• **Materials provided**

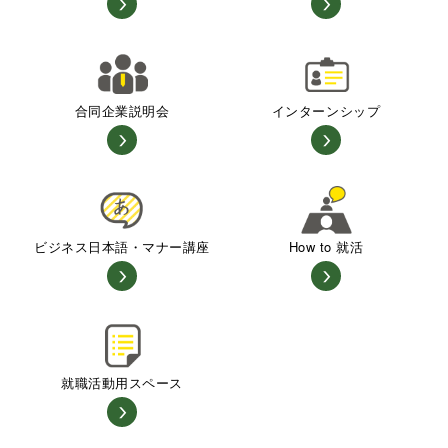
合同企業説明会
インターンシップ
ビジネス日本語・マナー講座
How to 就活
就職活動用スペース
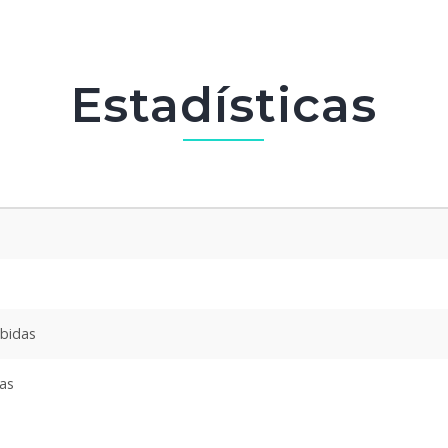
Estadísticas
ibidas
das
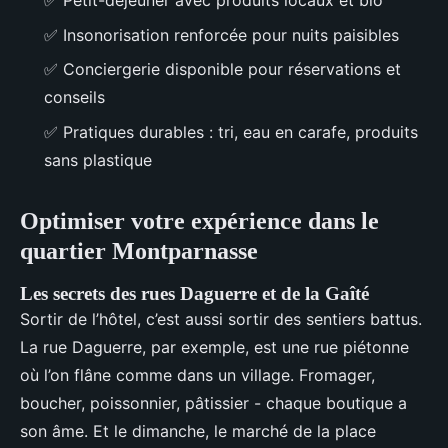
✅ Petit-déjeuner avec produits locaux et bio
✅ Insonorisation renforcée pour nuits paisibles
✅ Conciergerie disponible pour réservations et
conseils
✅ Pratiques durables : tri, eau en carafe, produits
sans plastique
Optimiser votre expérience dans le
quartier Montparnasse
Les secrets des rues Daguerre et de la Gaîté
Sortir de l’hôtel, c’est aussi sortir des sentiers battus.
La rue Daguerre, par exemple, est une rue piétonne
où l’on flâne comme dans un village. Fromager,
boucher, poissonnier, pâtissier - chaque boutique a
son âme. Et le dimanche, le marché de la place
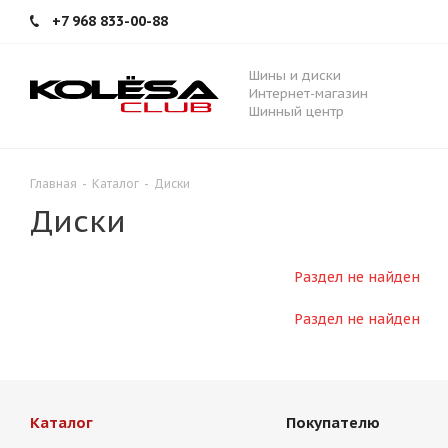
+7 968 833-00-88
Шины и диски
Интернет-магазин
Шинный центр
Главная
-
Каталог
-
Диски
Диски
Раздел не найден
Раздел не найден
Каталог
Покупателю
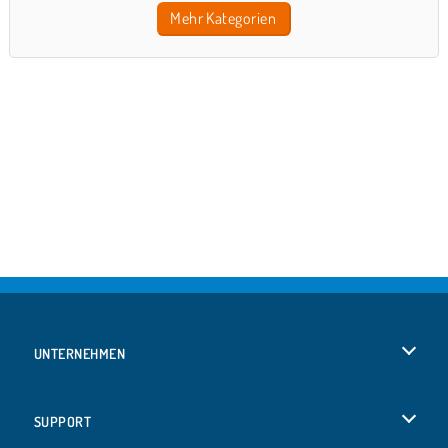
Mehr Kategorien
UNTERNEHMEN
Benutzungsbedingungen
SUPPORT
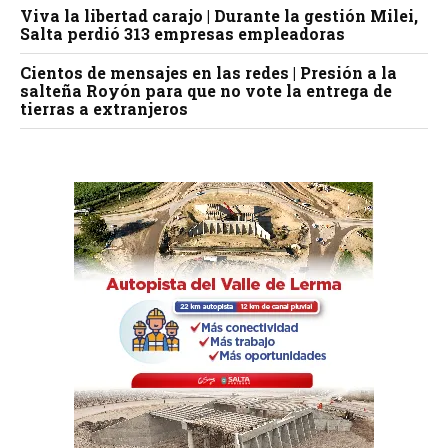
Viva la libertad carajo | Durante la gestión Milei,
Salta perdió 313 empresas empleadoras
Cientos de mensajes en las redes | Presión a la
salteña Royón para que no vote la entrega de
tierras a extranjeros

==

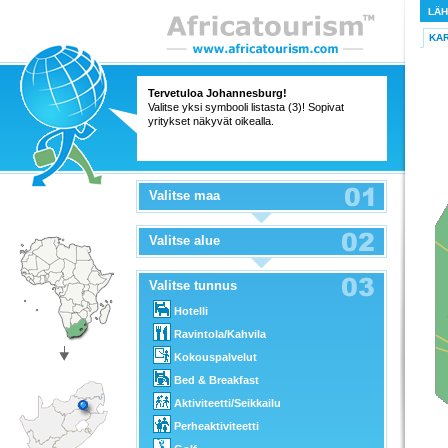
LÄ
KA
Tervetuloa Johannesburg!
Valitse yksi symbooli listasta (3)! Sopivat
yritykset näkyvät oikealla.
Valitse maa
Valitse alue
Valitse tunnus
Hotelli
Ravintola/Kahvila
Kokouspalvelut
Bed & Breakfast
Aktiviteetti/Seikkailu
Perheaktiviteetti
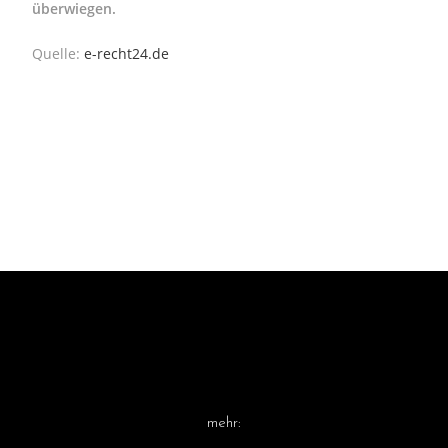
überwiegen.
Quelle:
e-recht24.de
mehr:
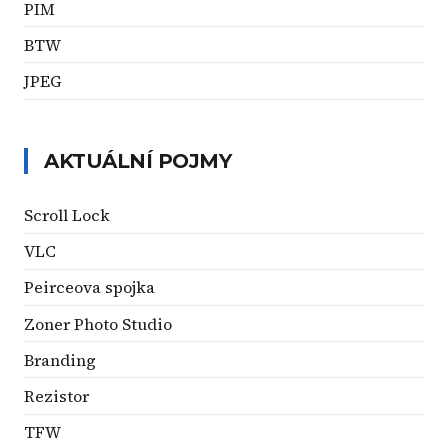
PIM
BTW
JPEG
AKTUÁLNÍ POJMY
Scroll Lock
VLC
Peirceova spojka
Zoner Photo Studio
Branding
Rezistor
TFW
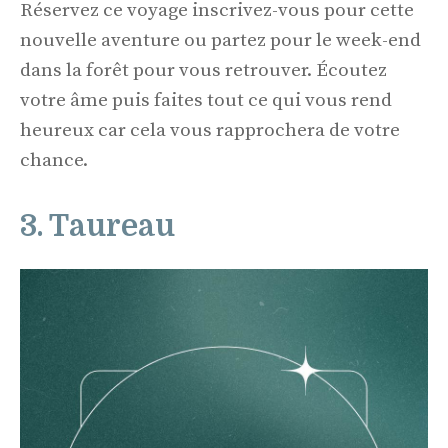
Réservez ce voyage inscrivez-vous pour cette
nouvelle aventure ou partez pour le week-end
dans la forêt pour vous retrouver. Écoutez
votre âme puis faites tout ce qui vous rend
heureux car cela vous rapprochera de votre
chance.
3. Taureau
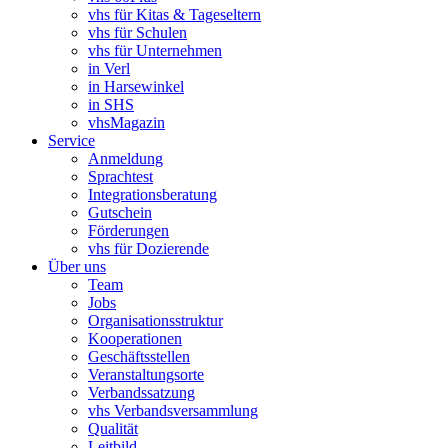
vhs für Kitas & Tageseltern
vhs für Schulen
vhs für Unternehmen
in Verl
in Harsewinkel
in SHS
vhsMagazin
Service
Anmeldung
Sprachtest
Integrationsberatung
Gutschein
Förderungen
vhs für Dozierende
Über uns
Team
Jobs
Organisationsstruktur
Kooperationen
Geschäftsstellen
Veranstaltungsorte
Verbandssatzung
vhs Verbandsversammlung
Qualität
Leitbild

• **Your task**
Reproduce every line from the listing above that holds the word "dans".

• **Task result**
Optimiser votre expérience dans le
où l’on flâne comme dans un village. Fromager,
dans la forêt pour vous retrouver. Écoutez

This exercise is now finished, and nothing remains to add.